I was going to make today’s entry about Passenger’s Charters on trains – what companies really ought to pledge to passengers, and a code of conduct for passengers to each other. I wrote a humorous column on the latter 10 years ago, but my gripes remain and have multiplied, especially since portable music and computer games have come back into fashion. I wrote on Hubpages about noise pollution and the needless sounds of electronic equipment; the prevalence of screens; and high decibels in both public and private places. Public transport remains an area where we are subjected to the tastes and activities of others, just as we are in the home, especially in more pleasant weather when windows are opened.
In both noise pollution and anti social behaviour, there seems a claiming of territory where just a few make a noise that is thrust upon the rest of us. It’s only one window in every block of flats, one tish, tish beat from headphones in each train carriage. Now those noises are in the street and our libraries. One of the latter ran a campaign called ‘anything but shh’ but some people enjoy the quiet of a library to read and work. Any city centre library I know renders that impossible, and now loud voices, mobile phones and audio visual from the net are rarely curtailed at all.
However, what has really brought me to sit down and write is drunkenness. I have witnessed football fans spoil journeys from 6am til late at night, again because of being addicted to those little ring pulls on cans they can’t stop downing. However, it is not just football that makes journeys rowdy and unpleasant. Travelling at a reasonable hour on a branch line into a city, I was accosted by a train full of young yobs on their way for a night out. I had thought that on a week night the train would be empty and that it was too early for those at the end of a night and too late for anyone going out. Yet this seems prime club time, and those on board where already way past it before they eve boarded. They illegally chain smoked in toilets, (and also avoided fares in there) and were not curtailed at all by staff – eve when there were only a few of them.
What pub or shop or venue would allow such a crowd in without a word?
It seems again that rail staff are more interested in their own interests than that of their passengers. They are more interested in collecting the revenue from unruly passengers – even though many of these are the chief fare dodgers – than making journeys pleasant for decent members of the public, who are increasingly choosing not to travel due to this matter.
There badly needs to be training and support for rail staff. The conductor is mostly alone and I have already commented on the lack of transport police. Where many businesses will not open with only one member of staff, trains run permanently like this, even on very long trains and late at night or where trouble is known to be likely.
But there is a greater problem: our drinking culture. Scotland had adverts in cinemas to discourage this and it is something that any country with this problem needs to take up. It was designed to undo the idea that being very drunk is something to boast of or encourage. Although there’s been attempts to stop drink being consumed by getting at places that sell alcohol, the real problem is with individuals. They need to stop the idea that such large consumption is acceptable or good.

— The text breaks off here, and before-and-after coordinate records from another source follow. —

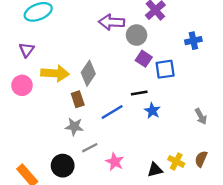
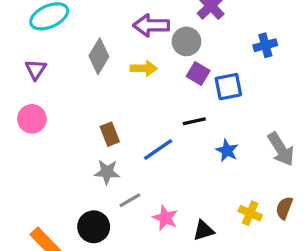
yellow arrow: (55, 73) -> (144, 68), moved, size x0.7
gray diamond: (88, 73) -> (99, 56), moved
blue star: (152, 111) -> (227, 151), moved
gray arrow: (201, 116) -> (281, 149), size x1.5
black triangle: (155, 170) -> (204, 230), moved

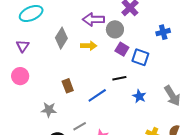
blue square: (228, 87) -> (140, 57), turned 30
gray star: (107, 172) -> (49, 110), moved

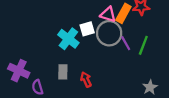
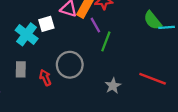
gray circle: (109, 33) -> (70, 65), moved
purple line: (126, 43) -> (95, 25), moved

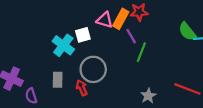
gray circle: (70, 65) -> (93, 69), moved

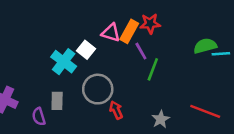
green semicircle: (187, 31) -> (205, 46), turned 114
white square: (83, 35) -> (86, 50), turned -35
red arrow: (82, 88) -> (116, 110), moved
purple semicircle: (31, 96) -> (39, 117), moved

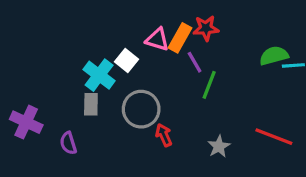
gray rectangle: (57, 101) -> (91, 104), moved

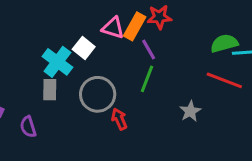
green line: (209, 85) -> (147, 79), moved
red line: (274, 137) -> (224, 80), moved
gray star: (219, 146) -> (190, 111), moved

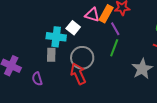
cyan cross: (57, 62) -> (56, 37), turned -30
gray star: (190, 111) -> (142, 69), size x1.5
red arrow: (119, 119) -> (78, 74), moved, size x1.5

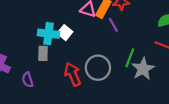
white square: (73, 28) -> (65, 33), moved
green line: (114, 48) -> (130, 58), moved
gray circle: (82, 58) -> (98, 68), moved

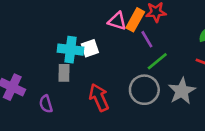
white square: (65, 33) -> (90, 48), turned 32
green line: (130, 58) -> (157, 61), moved, turned 30
gray circle: (98, 68) -> (144, 90), moved

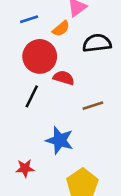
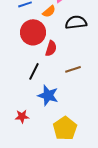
red semicircle: (64, 78) -> (51, 48), turned 91
black line: (32, 96) -> (34, 71), moved

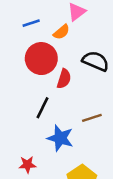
black semicircle: (76, 22) -> (96, 61), moved, turned 30
brown line: (73, 69) -> (92, 118), moved

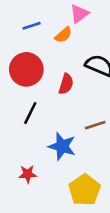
red circle: (41, 59) -> (26, 69), moved
black line: (43, 108) -> (30, 113), moved

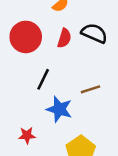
red semicircle: (66, 84) -> (64, 38), moved
black line: (30, 113) -> (43, 79), moved

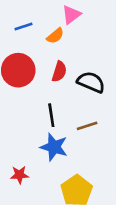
black semicircle: (94, 33) -> (91, 82), moved
black line: (43, 79) -> (51, 115), moved, turned -35

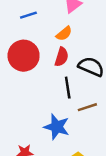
orange semicircle: (55, 36) -> (64, 34), moved
black line: (51, 115) -> (68, 88), moved

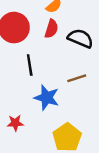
black line: (68, 88) -> (30, 65), moved

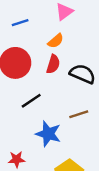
black line: (30, 65) -> (31, 101), turned 65

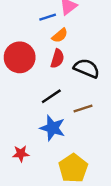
blue line: (20, 23) -> (48, 17), moved
black line: (31, 101) -> (51, 96), moved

I don’t want lots of laws and fines and people being questioned and hauled off by police in militia style. After today’s news about the public anger at police kettling protesters and the 30 year anniversary of the Brixton/Bristol riots I do not advocate any change in policing or law that lends itself to more of this. We want to be free to enjoy our activities. Clubbing and sport are not bad in themselves. However, drinking has become a sport in itself, and the dancing or the game sometimes are not what the evening is about. For some, it’s about picking fights; for others it’s simply getting hammered.
A stronger attitude in work places would be a start – that a serious hangover is a disciplinary offence and that it is not something to share without shame. That, as the Scottish adverts said, we let people say no to another alcoholic drink; and that soft and hot drinks are never sneered on. Bars keeping hot drink machines on later helps – I note they are often switched off early in the evening and staff can grumble if customers ask for a latte. I realise they take longer to make and the machines need cleaning out, but staff are able to accommodate coffee making at other busy times – why not late at night? Aren’t cocktails time consuming to make?

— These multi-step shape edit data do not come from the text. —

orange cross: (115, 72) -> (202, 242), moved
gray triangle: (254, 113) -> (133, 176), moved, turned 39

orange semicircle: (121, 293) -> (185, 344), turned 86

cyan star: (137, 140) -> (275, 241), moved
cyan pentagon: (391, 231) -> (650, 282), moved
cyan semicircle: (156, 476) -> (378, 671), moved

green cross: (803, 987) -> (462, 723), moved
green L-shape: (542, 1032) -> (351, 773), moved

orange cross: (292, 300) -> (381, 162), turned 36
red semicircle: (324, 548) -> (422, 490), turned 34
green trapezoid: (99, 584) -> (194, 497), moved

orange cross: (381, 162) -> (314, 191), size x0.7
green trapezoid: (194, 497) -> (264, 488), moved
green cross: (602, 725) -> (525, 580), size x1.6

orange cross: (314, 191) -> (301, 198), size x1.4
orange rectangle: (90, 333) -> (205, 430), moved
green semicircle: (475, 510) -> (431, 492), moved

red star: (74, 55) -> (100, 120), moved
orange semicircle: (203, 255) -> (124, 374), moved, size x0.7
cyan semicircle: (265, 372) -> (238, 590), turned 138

Places of education could also assist; instead of assuming that drunken students are inevitable, take the attitude that this is not the advertisement you wish to make for your establishment. Is this how you want your company to be seen?

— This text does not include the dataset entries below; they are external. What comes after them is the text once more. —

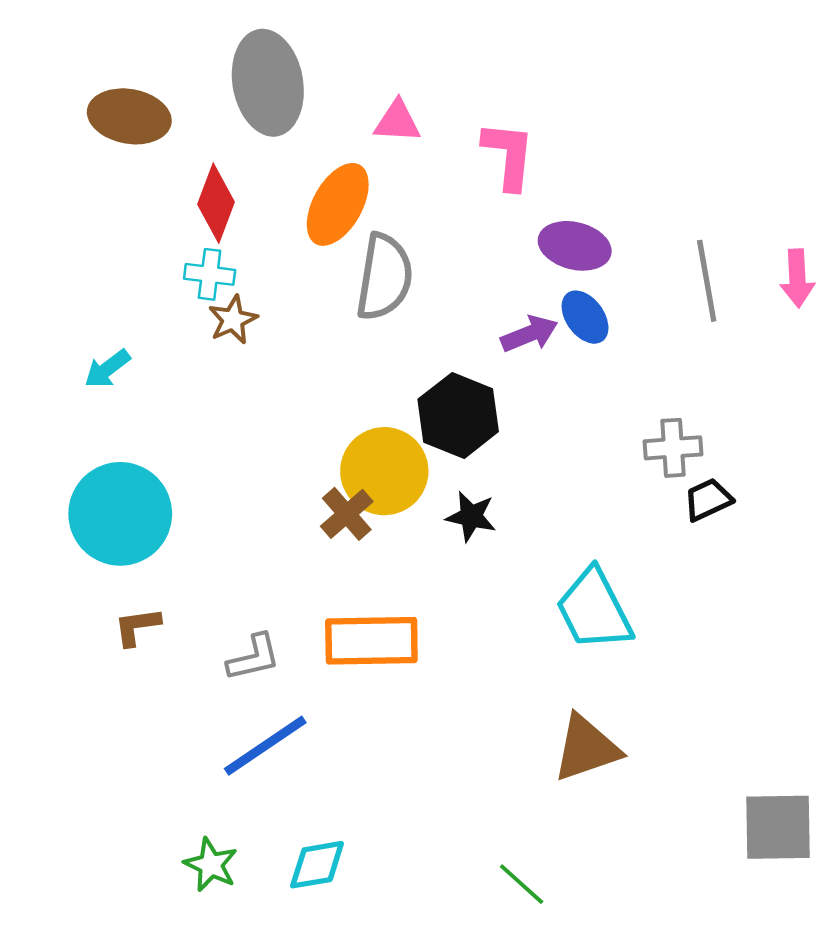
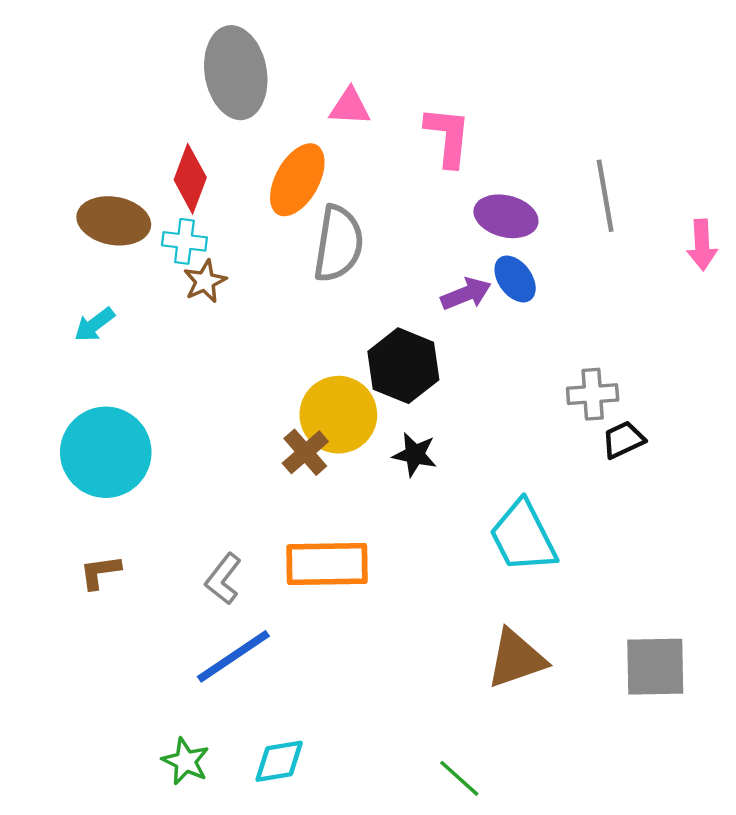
brown ellipse: (129, 116) -> (114, 221), moved
gray line: (707, 281) -> (605, 196), moved
brown L-shape: (137, 626) -> (100, 572), moved
gray L-shape: (254, 658) -> (223, 579), turned 141
gray square: (778, 827) -> (655, 667), moved

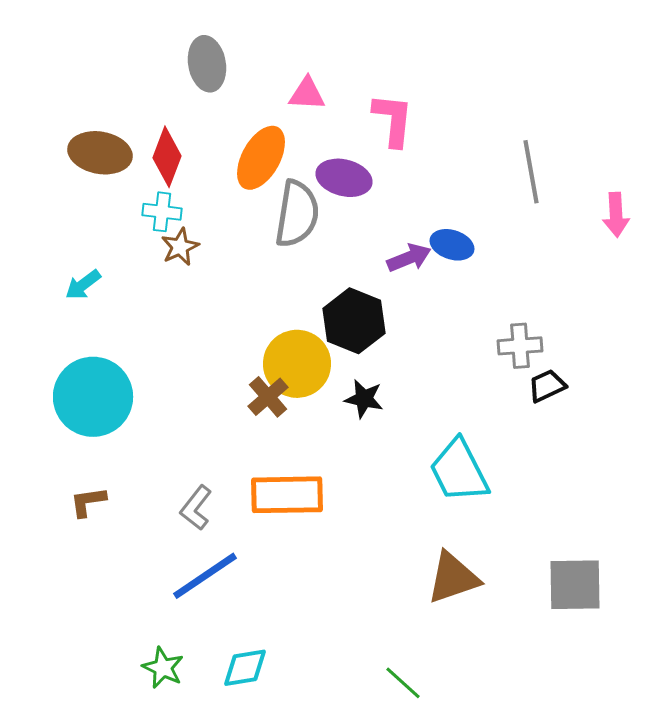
gray ellipse: (236, 73) -> (207, 64), size x0.7
purple ellipse: (506, 216) -> (344, 178), moved
brown ellipse: (114, 221) -> (100, 153), moved
blue ellipse: (515, 279) -> (452, 245), turned -36

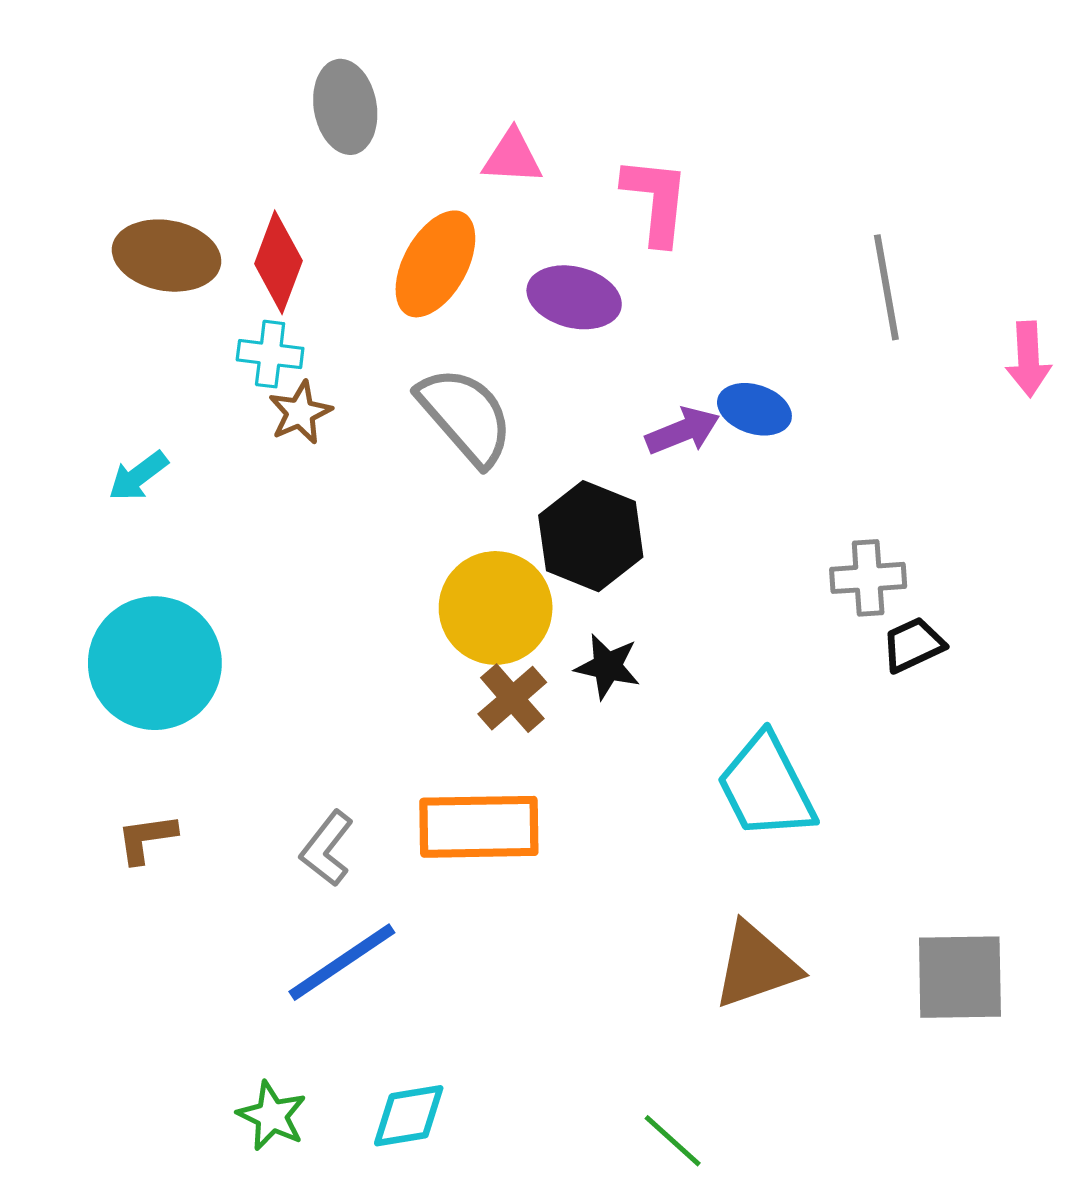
gray semicircle: (297, 214) -> (466, 416), moved, turned -50
brown cross: (268, 397) -> (512, 698), moved

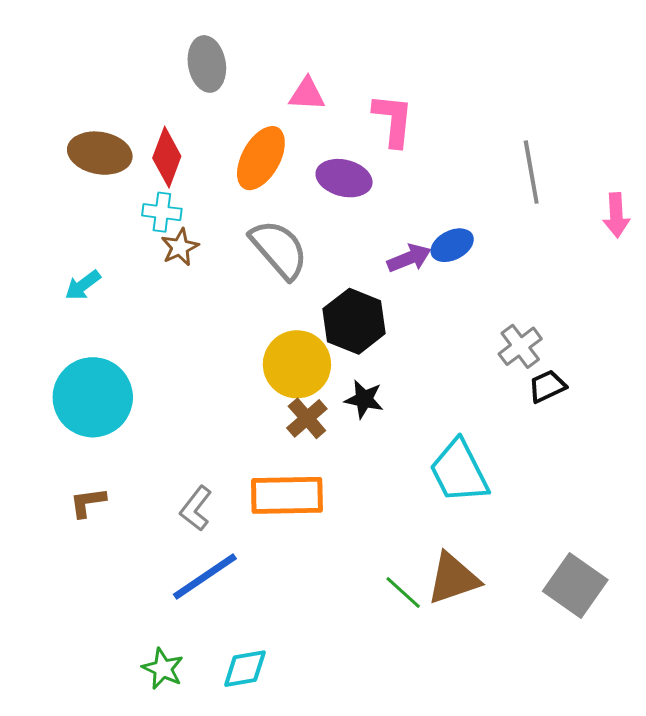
blue ellipse: (754, 409) -> (452, 245), turned -45
gray cross: (868, 578) -> (520, 346), turned -33
gray square: (960, 977) -> (575, 586), turned 36
green line: (673, 1141) -> (403, 593), moved

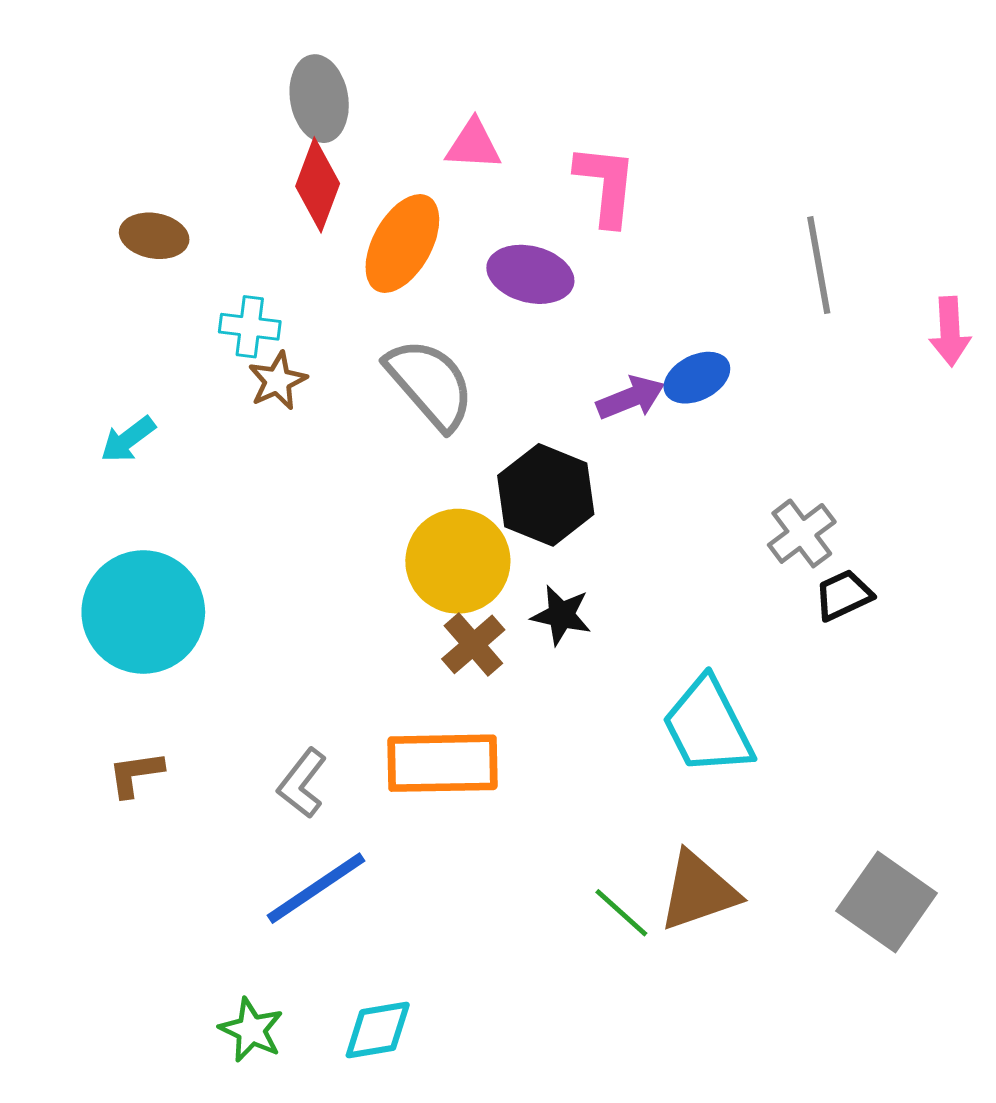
brown ellipse: (100, 153) -> (154, 236), size x0.7
red diamond: (167, 157) -> (318, 185), moved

Football clubs want to attract people and be synonymous with their city, but poorly behaving fans mark against the city and the club. The same is true generally of bad behaviour. My recent trips make certain towns yob cities in my mind now, regardless of how others might behave and all the attractions they have. Football and other sports clubs should also work to discourage their supporters from spoiling it for all those majority of well behaved people who also enjoy spectating.
The argument that drink makes a venue money untrue as alcohol is often cheap and not much more than a soft or hot drink. Whereas venues need to make enough to keep in business, it is wrong to do so by encouraging antisocial behaviour which is also damaging to those undertaking in it.
The Quakers newsletter recently featured an old temperance poster about football and alcohol. One wonders if temperance oughtn’t return. There is nothing wrong in drinking in moderation, but so many people seem to have no idea how to do that. Without being prescriptive and controlling, isn’t it time we helped them?